With all of the protein bars, powders, and shakes crowding the store shelves these days, not to mention cereals, granola bars, breads, and even water with added protein, I think there is a lot of misinformation about the role of protein in our daily diets and how much is necessary.
Here are 4 things I think are important to know about protein:
1. Not all protein is created equal
You’ve probably heard about complete and incomplete proteins at some point in your life. Basically, complete proteins contain all of the essential amino acids, which are building blocks of protein that your body can’t make on its own. Complete proteins include animal products like meat, fish, soy, and dairy products.
Incomplete proteins are missing one or more of the essential amino acids and, if your body doesn’t have all of the amino acids required to build a certain protein, it doesn’t get built. That’s a pretty big deal when you consider all of the parts of your body that are made up of protein – muscles, parts of cells, enzymes, etc. Many non-animal foods like grains, beans, fruits, and vegetables provide incomplete proteins. It used to be thought that you needed to eat complimentary proteins (2 incomplete protein sources that, together, contain all of the essential amino acids – for example: rice and beans) together at the same meal to get a complete protein. However, now we know that, as long as you eat a variety of foods that contain all of the different amino acids throughout the day, you’re good to go.
Now, that’s just real food sources of protein. Protein supplements are a whole different story, but are also not created equal. Whey protein isolate is your best choice, with some new research suggesting a blend of dairy and soy protein is most effective, but that’s a topic for a whole other blog post and brings me to my next point……
2. You don’t need a supplement
That’s right. I know you see all those huge guys at the gym carrying around giant tubs of protein powders but it’s honestly not necessary. Your body can’t really store excess protein, so anything that it doesn’t use right away for rebuilding proteins in the body is just excreted in the urine. What’s more is that several research studies in recent years have show that your body only utilizes about 20-30g of protein at a time to maximally stimulate muscle protein synthesis. Now, it is thought that this amount could vary slightly based on body size so more research is needed, but the main point is that downing a protein shake with 60g of protein is likely just resulting in some expensive urine.

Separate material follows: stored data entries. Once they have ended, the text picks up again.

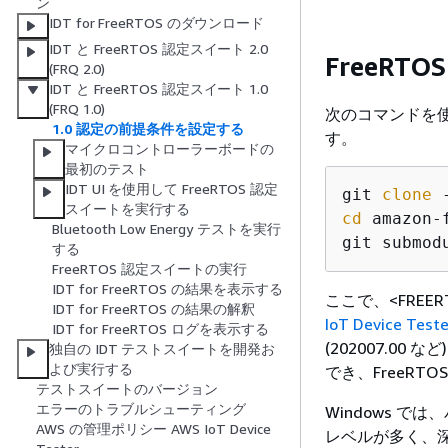
ン
IDT for FreeRTOS のダウンロード
IDT と FreeRTOS 認定スイート 2.0
FreeR
(FRQ 2.0)
IDT と FreeRTOS 認定スイート 1.0
(FRQ 1.0)
次のコマンドを
1.0 認定の前提条件を設定する
す。
マイクロコントローラーボードの
最初のテスト
IDT UI を使用して FreeRTOS 認定
git 
clone
 
スイートを実行する
cd
 amazon-f
Bluetooth Low Energy テストを実行
する
FreeRTOS 認定スイートの実行
IDT for FreeRTOS の結果を表示する
ここで、<FREERT
IDT for FreeRTOS の結果の解釈
IoT Device Teste
IDT for FreeRTOS ログを表示する
(202007.0
独自の IDT テストスイートを開発お
よび実行する
でき、FreeRT
テストスイートのバージョン
エラーのトラブルシューティング
Windows で
AWS の管理ポリシー AWS IoT Device
レベルが多く、深い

This point doesn’t just apply to athletes who load up on supplements. A typical American diet is very light on protein early in the day and heavy on protein in the evening. By spreading protein intake evenly throughout the day, you can stay fuller longer (because protein helps with satiety) and get the maximum benefit from the protein you consume.
For example, a healthy 140 pound woman needs about 50-65g of protein per day to meet her basic protein requirements. Getting 20g of protein at each meal would easily meet these needs, and that doesn’t even include snacks! It may look something like the sample day below, which actually includes just over 80g of protein – more than enough to meet our example woman’s needs!
3. More protein does not equal bigger muscles
Going back to that image of protein shakes in the gym – simply consuming more protein will not result in bigger muscles. First, you must be doing some kind of resistance training to increase muscle mass. Second, you must be consuming not only enough calories to allow for muscle building, but you also need adequate carbohydrates so that you have enough fuel to perform the exercise and the protein you consume can be used for muscle building instead of being converted into fuel. Weight loss and muscle building can’t happen at the same time because weight loss requires a calorie deficit and muscle building requires a calorie surplus, not to mention that weight loss involves loss of both muscle and fat mass. Working with a dietitian is the best way to set up a plan that helps you achieve your goals if you are looking to alter your body composition because each person requires an individualized plan that considers a variety of factors in order to be successful.
4. Yes, even vegetarians can easily get enough protein from foods
All of this brings me to my last point and a question that I’m certain every vegetarian or vegan has heard numerous times – “But where do you get your protein??” As I demonstrated above, it is relatively easy to get an adequate amount of protein through a regular, balanced diet and the same is true for vegetarians. Vegan diets require a little more planning in general, but can also include an adequate amount of protein without expensive supplements. Whole, unprocessed soy (edamame, tofu, etc.), beans, nuts, seeds, whole grains, and eggs/dairy (for vegetarians who include these items) can all help vegetarians and vegans meet their protein needs for the day.